Publications

Publication details [#16897]

Cowley, Stephen J. 2001. The baby, the bathwater and the "language instinct" debate. Language Sciences 23 (1) : 69–91.
Publication type
Article in journal
Publication language
English
Place, Publisher
Elsevier
ISBN
0388-0001

Annotation

Reviewing the `language instinct' debate, the paper identifies generativist views with the baby's proverbial bathwater. As Sampson suggests, empirical evidence can lend no support to the claim that grammatical analysis illuminates the study of development, evolution, or the brain.

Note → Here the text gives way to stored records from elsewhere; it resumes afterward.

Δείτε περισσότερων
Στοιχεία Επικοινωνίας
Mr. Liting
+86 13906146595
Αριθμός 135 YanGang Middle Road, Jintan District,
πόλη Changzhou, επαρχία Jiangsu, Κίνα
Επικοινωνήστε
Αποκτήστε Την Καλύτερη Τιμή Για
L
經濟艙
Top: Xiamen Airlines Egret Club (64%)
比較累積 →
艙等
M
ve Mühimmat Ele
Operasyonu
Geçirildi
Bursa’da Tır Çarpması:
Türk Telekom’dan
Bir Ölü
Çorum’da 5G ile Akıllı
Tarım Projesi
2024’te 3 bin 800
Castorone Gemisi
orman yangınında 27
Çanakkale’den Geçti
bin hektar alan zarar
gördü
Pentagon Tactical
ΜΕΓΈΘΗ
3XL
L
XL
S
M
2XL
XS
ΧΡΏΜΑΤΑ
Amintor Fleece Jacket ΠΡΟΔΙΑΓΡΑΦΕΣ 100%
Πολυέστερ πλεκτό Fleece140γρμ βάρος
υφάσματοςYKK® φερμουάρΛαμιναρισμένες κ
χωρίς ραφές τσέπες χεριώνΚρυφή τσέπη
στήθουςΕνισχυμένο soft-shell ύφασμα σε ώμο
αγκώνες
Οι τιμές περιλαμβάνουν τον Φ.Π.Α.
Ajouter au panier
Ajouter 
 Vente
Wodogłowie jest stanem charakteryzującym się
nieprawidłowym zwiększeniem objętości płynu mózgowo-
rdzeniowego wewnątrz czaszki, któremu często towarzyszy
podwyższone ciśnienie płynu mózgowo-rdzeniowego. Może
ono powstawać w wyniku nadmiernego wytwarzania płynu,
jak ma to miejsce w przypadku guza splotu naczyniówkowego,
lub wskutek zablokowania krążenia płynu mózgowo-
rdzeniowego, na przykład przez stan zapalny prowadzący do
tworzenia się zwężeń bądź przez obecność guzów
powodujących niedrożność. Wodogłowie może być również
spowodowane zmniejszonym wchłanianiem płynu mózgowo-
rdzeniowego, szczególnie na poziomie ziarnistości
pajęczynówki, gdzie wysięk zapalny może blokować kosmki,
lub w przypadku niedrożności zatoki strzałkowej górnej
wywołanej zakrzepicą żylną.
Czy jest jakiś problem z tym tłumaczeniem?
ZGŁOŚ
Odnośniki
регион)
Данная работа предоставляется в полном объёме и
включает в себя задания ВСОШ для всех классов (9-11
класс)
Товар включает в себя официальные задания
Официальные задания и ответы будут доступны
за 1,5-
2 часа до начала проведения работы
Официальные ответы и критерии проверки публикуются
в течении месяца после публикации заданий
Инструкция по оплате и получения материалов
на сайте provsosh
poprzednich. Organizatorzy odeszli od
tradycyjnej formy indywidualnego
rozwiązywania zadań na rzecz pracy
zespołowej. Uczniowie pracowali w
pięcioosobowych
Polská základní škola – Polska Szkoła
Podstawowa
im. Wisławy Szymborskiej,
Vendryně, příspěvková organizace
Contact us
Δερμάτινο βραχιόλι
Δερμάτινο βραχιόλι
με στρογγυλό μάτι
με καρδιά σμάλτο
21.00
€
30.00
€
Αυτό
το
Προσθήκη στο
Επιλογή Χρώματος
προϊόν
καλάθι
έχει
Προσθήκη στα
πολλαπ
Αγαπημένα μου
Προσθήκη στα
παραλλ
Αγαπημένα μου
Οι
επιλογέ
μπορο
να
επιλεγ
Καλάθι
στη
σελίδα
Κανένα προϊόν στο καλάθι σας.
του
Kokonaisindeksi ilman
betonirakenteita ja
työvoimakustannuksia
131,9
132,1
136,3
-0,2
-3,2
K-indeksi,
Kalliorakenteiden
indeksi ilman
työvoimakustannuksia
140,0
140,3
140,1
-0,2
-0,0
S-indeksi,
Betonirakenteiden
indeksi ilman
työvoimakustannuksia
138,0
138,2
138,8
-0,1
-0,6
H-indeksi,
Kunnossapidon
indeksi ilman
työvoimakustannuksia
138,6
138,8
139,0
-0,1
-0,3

Language instinct theory is coherent only if we adopt Pinker's (dubious) hypothesis that syntax possesses `inner' reality. To argue that grammar is purely `cultural' also proves unsatisfactory. In Sampson's terms, indeed, it leads to dualism and/or a belief in a `haunted universe'. Thus, it implausibly suggests that neither real-time events, development, nor evolution have grammatical consequencs. To avoid allowing the biological baby to disappear with the generativist bathwater, I propose we reject Pinker and Sampson's basic shared assumption. Instead of analyzing language into form-based units, we can treat it as an aspect of social life deriving from a capacity to contextualize experience. Rather than seek evidence supporting language instinct theory, we ask how the dualism of genotype and phenotype constrains an idividual's contextualizing activity.